En définitive, le préjudice que l’Oniam doit réparer s’établit à (3.202,62 + 24.633 + 15.263,76 + 281.269,20 + 22.873,10 + 13.612,50 + 15.000 + 3.000 + 65.500 + 6.000 + 5.000) = 455.354,18 euros
* sur les intérêts
Les sommes dues à Mme [M] ont une vocation indemnitaire, et produiront intérêts au taux légal à compter du jugement à concurrence des sommes qu’il alloue et qui sont confirmées, et de l’arrêt pour le surplus.
* sur les dépens et l’indemnité de procédure
Les dispositions du jugement afférentes aux dépens et à l’application de l’article 700 du code de procédure civile sont pertinentes et adaptées et seront confirmées.
L’Oniam succombe en son recours et supportera les dépens d’appel.

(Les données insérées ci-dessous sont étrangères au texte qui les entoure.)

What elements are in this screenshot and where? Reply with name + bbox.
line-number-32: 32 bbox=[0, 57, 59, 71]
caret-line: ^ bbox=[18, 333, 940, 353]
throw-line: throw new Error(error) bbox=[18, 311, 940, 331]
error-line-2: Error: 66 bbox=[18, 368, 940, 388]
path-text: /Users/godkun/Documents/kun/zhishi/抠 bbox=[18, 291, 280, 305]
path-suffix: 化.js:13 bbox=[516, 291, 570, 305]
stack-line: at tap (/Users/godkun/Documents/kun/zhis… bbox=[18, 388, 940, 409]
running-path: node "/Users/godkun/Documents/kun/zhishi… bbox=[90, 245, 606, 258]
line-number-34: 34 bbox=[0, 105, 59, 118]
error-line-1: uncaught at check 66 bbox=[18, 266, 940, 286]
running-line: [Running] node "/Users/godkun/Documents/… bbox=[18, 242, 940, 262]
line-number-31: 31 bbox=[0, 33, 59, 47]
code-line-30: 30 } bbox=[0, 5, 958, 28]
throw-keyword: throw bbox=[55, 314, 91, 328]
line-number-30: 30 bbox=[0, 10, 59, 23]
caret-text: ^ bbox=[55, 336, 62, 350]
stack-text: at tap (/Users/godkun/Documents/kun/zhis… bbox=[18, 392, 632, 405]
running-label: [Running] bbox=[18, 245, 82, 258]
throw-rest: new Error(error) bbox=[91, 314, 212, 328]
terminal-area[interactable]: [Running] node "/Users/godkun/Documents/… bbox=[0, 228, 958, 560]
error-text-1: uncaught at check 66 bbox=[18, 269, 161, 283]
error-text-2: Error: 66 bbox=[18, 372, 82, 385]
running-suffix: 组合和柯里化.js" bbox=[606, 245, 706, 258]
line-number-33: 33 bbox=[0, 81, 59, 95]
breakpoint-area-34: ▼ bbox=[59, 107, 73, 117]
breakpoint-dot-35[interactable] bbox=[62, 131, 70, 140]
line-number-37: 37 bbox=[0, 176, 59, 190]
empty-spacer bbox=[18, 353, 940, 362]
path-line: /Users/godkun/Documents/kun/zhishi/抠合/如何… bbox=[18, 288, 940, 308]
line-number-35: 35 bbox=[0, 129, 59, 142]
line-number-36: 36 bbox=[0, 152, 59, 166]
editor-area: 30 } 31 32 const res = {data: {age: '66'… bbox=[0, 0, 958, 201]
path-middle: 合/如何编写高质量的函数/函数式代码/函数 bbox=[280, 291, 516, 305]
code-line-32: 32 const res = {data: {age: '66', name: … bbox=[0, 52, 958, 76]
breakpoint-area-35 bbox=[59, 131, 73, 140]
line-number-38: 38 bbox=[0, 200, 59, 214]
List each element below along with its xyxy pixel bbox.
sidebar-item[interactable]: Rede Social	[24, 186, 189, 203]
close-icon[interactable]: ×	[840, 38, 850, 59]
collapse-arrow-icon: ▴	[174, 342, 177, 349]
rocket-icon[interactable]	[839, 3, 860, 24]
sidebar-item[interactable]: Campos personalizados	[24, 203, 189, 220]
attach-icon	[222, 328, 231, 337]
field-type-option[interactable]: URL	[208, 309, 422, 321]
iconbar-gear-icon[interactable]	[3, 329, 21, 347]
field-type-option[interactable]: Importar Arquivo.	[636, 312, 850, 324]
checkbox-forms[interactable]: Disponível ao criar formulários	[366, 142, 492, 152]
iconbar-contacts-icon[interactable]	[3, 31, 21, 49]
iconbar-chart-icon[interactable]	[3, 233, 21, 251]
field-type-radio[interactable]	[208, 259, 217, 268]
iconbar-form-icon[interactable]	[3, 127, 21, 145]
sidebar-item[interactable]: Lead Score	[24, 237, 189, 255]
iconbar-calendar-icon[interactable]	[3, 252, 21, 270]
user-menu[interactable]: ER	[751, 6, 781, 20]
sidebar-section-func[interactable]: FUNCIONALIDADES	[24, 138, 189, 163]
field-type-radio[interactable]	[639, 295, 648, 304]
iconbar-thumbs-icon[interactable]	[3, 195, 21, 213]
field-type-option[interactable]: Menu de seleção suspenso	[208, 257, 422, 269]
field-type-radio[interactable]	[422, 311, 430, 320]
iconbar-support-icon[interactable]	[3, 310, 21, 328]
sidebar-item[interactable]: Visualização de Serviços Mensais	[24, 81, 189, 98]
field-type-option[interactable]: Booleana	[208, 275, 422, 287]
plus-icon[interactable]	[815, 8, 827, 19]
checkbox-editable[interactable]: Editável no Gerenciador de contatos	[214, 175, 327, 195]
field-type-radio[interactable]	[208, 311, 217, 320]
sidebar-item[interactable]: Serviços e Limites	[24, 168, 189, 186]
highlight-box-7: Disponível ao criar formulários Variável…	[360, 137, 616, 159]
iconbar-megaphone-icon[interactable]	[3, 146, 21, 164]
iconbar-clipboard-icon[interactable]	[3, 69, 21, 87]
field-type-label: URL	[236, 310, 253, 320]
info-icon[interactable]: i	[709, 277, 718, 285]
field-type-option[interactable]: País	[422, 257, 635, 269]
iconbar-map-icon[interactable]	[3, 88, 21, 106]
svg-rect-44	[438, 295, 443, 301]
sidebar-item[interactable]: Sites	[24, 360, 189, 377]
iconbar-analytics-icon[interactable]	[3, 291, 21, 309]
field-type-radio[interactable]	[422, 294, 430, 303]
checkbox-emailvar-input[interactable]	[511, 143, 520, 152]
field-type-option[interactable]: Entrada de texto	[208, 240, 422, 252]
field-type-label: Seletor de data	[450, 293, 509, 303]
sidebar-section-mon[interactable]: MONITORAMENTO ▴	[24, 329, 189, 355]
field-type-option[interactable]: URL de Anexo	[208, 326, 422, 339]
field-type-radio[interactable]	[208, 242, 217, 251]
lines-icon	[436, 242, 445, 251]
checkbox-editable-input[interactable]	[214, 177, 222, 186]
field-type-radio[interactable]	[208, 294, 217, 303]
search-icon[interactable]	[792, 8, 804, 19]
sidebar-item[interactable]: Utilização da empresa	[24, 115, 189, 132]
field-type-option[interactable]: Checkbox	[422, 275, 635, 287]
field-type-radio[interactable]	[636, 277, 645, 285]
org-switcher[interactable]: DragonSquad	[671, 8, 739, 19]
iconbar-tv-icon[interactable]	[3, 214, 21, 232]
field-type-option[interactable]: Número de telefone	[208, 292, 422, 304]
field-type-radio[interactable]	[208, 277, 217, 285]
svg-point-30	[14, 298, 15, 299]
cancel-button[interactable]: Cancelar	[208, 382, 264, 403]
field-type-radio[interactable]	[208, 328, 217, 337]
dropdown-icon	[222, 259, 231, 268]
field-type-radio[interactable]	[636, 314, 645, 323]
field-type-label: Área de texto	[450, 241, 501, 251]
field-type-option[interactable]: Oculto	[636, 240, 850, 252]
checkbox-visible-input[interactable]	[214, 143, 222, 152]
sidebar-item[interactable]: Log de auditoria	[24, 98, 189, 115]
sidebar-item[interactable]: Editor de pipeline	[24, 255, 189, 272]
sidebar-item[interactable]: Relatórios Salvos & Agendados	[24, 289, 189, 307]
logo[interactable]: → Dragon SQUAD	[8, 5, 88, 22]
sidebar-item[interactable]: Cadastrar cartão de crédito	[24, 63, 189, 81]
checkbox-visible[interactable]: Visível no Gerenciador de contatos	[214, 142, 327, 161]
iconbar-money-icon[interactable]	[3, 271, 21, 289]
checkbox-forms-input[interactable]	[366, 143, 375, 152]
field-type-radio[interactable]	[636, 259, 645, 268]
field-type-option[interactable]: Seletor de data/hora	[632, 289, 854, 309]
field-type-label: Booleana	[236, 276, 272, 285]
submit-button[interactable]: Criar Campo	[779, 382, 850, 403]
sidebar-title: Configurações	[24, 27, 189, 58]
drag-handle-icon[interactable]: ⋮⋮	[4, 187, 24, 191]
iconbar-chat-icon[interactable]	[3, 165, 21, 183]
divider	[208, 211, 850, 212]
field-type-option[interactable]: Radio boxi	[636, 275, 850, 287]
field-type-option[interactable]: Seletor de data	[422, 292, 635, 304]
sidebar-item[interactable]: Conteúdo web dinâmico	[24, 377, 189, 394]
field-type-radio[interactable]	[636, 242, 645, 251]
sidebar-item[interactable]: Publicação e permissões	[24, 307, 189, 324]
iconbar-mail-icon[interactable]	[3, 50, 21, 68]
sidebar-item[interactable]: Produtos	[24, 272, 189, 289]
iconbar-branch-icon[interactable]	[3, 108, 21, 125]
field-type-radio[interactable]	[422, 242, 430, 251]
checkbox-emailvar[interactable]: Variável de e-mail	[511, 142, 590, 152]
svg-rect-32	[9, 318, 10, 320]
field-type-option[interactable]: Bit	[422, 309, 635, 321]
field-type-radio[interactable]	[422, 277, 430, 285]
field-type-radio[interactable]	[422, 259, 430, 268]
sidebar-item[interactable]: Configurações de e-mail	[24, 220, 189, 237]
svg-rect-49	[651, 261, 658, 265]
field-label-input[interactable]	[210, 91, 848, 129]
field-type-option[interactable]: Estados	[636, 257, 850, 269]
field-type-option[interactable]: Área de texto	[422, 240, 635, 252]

Il versera à Mme [M] une indemnité de procédure en application de l’article 700 du code de procédure civile.
PAR CES MOTIFS
la cour, statuant publiquement, par arrêt réputé contradictoire et en dernier ressort :
CONFIRME le jugement en ses chefs de décision afférents aux dépens et à l’application de l’article 700 du code de procédure civile
L’INFIRME pour le surplus
statuant à nouveau et ajoutant :
REJETTE la demande de nouvelle expertise formée par l’Oniam
DIT que l’Oniam est tenu de prendre en charge les préjudices consécutifs à l’accident médical dont Mme [B] [M] a été victime à la suite de son opération de prothèse totale du genou gauche pratiquée le 12 février 2012
FIXE ainsi le préjudice de Mme [M] consécutif à cet accident médical :
¿ Préjudices patrimoniaux :
° temporaires :
.frais divers restés à charge de la victime : 3.202,62 euros
.assistance temporaire tierce personne : 24.633 euros
° permanents :
.dépenses de santé futures : 15.263,76 euros
.assistance permanente par tierce personne : 281.269,20 euros
.frais d’aménagement du logement :22.873,10 euros
.¿ Préjudices extra patrimoniaux :
° temporaires :
.déficit fonctionnel temporaire (DFT) : 13.612,50 euros
.souffrances endurées :15.000 euros
.préjudice esthétique temporaire : 3.000 euros
° permanents :
.déficit fonctionnel permanent (DFP) : 65.500 euros
.préjudice esthétique permanent : 6.000 euros
.préjudice sexuel : 5.000 euros
CONDAMNE l’Oniam à payer à Mme [B] [M] la somme totale de 455.354,18 euros avec intérêts au taux légal à compter du jugement à concurrence des sommes qu’il alloue et qui sont confirmées, et de l’arrêt pour le surplus
REJETTE toutes demandes autres ou contraires
RAPPELLE que le présent arrêt est commun à la caisse primaire d’assurance maladie des Deux-Sèvres
CONDAMNE l’Oniam aux dépens d’appel
CONDAMNE l’Oniam à payer 4.000 euros à Mme [B] [M] en application de l’article 700 du code de procédure civile.